Cox tweeted that Sunday’s result was “our best case since many agitating groups canceled their plans and those who came were peaceful.”
Utah Highway Patrol Lieutenant Nick Street said that even though this protest turned into “anything”, a large police and military presence was significant.
He said police were aware of planned protests from social media posts on “fringe” sites in the days following the January 6 attack, but most were shut down during Sunday’s protests.
“We can’t take it seriously,” he said. “We just couldn’t. If we hadn’t done that, we would have been ‘smashed’. Every state was being carried out by Utah.”
Street said officers are likely to have law enforcement officers patrol the Capitol, which remains closed in the coming days. However, there will be some increased security, as the Utah Legislature begins its annual session on Tuesday.
Street said the extra heavy measures recently taken were due to a “specific day in our calendar”, which was Sunday.
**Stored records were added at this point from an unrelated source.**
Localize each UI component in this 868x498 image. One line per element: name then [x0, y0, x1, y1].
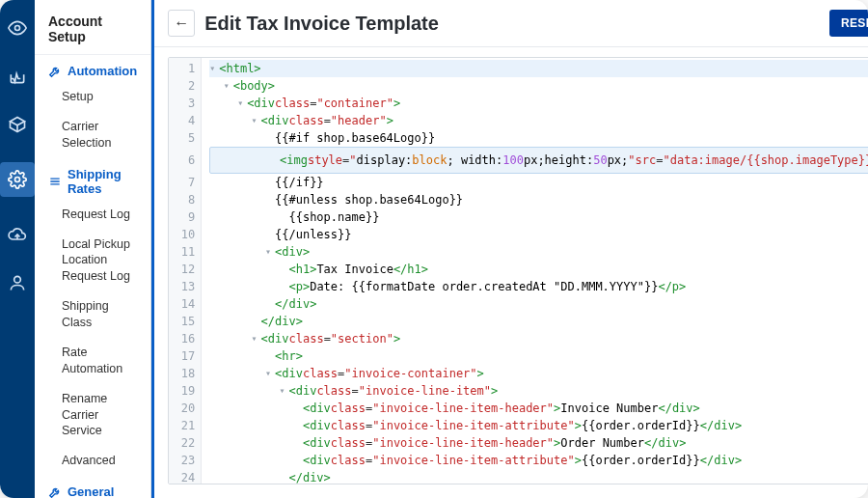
back-button[interactable]: ←	[168, 10, 195, 37]
nav-section-general[interactable]: General	[35, 476, 150, 498]
nav-item-rate-automation[interactable]: Rate Automation	[35, 338, 150, 384]
nav-item-local-pickup-location-request-log[interactable]: Local Pickup Location Request Log	[35, 230, 150, 292]
code-line[interactable]: <h1>Tax Invoice</h1>	[209, 261, 868, 278]
code-line[interactable]: </div>	[209, 469, 868, 484]
code-line[interactable]: ▾<html>	[209, 60, 868, 77]
page-title: Edit Tax Invoice Template	[204, 13, 820, 35]
code-editor[interactable]: 1234567891011121314151617181920212223242…	[168, 57, 868, 484]
app-shell: Account Setup AutomationSetupCarrier Sel…	[0, 0, 868, 498]
code-line[interactable]: {{/unless}}	[209, 226, 868, 243]
topbar: ← Edit Tax Invoice Template RESET DEFAUL…	[154, 0, 868, 47]
svg-point-2	[14, 276, 21, 283]
code-area[interactable]: ▾<html> ▾<body> ▾<div class="container">…	[202, 58, 868, 484]
main-panel: ← Edit Tax Invoice Template RESET DEFAUL…	[151, 0, 868, 498]
code-line[interactable]: {{#unless shop.base64Logo}}	[209, 191, 868, 208]
code-line[interactable]: </div>	[209, 295, 868, 313]
sidebar-nav: AutomationSetupCarrier SelectionShipping…	[35, 55, 150, 498]
rail-box-icon[interactable]	[7, 114, 28, 135]
code-line[interactable]: ▾<div class="invoice-line-item">	[209, 382, 868, 400]
code-line[interactable]: <div class="invoice-line-item-attribute"…	[209, 417, 868, 434]
sidebar: Account Setup AutomationSetupCarrier Sel…	[35, 0, 151, 498]
nav-section-shipping-rates[interactable]: Shipping Rates	[35, 158, 150, 200]
code-line[interactable]: <p>Date: {{formatDate order.createdAt "D…	[209, 278, 868, 295]
rail-cloud-icon[interactable]	[7, 224, 28, 245]
nav-item-setup[interactable]: Setup	[35, 82, 150, 112]
code-line[interactable]: {{shop.name}}	[209, 208, 868, 226]
icon-rail	[0, 0, 35, 498]
nav-section-automation[interactable]: Automation	[35, 55, 150, 82]
nav-item-rename-carrier-service[interactable]: Rename Carrier Service	[35, 384, 150, 447]
rail-eye-icon[interactable]	[7, 17, 28, 39]
code-line[interactable]: ▾<body>	[209, 77, 868, 95]
rail-support-icon[interactable]	[7, 66, 28, 87]
svg-point-0	[15, 26, 20, 31]
code-line[interactable]: ▾<div class="section">	[209, 330, 868, 347]
code-line[interactable]: ▾<div>	[209, 243, 868, 261]
code-line[interactable]: <div class="invoice-line-item-attribute"…	[209, 452, 868, 469]
code-line[interactable]: ▾<div class="container">	[209, 95, 868, 112]
nav-section-label: Automation	[68, 64, 137, 78]
nav-item-shipping-class[interactable]: Shipping Class	[35, 291, 150, 338]
nav-section-label: Shipping Rates	[68, 167, 137, 196]
arrow-left-icon: ←	[174, 14, 189, 32]
code-line[interactable]: <hr>	[209, 347, 868, 365]
code-line[interactable]: {{#if shop.base64Logo}}	[209, 129, 868, 147]
reset-default-button[interactable]: RESET DEFAULT	[829, 10, 868, 37]
code-line[interactable]: <div class="invoice-line-item-header">Or…	[209, 434, 868, 452]
nav-item-advanced[interactable]: Advanced	[35, 446, 150, 476]
editor-container: 1234567891011121314151617181920212223242…	[154, 47, 868, 498]
line-gutter: 1234567891011121314151617181920212223242…	[169, 58, 202, 484]
code-line[interactable]: </div>	[209, 313, 868, 330]
code-line[interactable]: {{/if}}	[209, 174, 868, 191]
rail-gear-icon[interactable]	[0, 162, 35, 197]
code-line[interactable]: ▾<div class="header">	[209, 112, 868, 129]
nav-section-label: General	[68, 484, 114, 498]
code-line[interactable]: <img style="display:block; width:100px;h…	[209, 147, 868, 174]
code-line[interactable]: ▾<div class="invoice-container">	[209, 365, 868, 382]
svg-point-1	[15, 178, 20, 182]
action-buttons: RESET DEFAULT PREVIEW SAVE	[829, 10, 868, 37]
sidebar-title: Account Setup	[35, 0, 150, 55]
code-line[interactable]: <div class="invoice-line-item-header">In…	[209, 400, 868, 417]
nav-item-carrier-selection[interactable]: Carrier Selection	[35, 112, 150, 158]
rail-user-icon[interactable]	[7, 272, 28, 293]
nav-item-request-log[interactable]: Request Log	[35, 200, 150, 230]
The rally remained peaceful for the entire three hours, standing on the Boogelos Capitol Ground, constantly telling police and soldiers versions, “This whole thing is a joke.”
He meant the presence of the police and the media, but for Boogolo, who protested on Sunday, even his organization was a joke, born of an internet meme that, he said, became real because people called it Considered in the same way.
One indicated that advocated against qualified immunity and police unions. Other apologies have been made to National Security Agency whistleblower Edward Snowden, WikiLeaks founder Julian Assange and Ross William Ulbricht, now the creators of the deflated Darknet marketplace Silk Road.
At the end of the protest, a woman placed a boombox above her head and played the song “FDT” (meaning F — Donald Trump) by YG and Nipsy Hustle on repeat. Boogaloos responded by announcing again, that they were not supporters of the president.
“Can you please change this to ‘F — tha police’ by NWA?” Boogaloo asked a megaphone.
An onlooker, who identified himself only as Colin, leapt onto the grass with his family and dogs and said that it was him who was protesting, seen by dozens of reporters wandering the Capitol Ground.
“They are attention-seekers,” he said.
When Shiale Pooyer and her husband arrived at the field with their two girls and a dog on a family scavenger hunt, they hesitated to come close to the steps to the south.
“I didn’t really want to step on the property,” she said, “especially with children.”
But, ultimately, she thought it would be a good lesson for her children that groups of people have different beliefs and could have room to share them peacefully.
The girls made their way south, a few feet from the yellow police line, took a picture and left near a beehive sculpture for the scavenger hunt.
About an hour later, Boogaloos also left.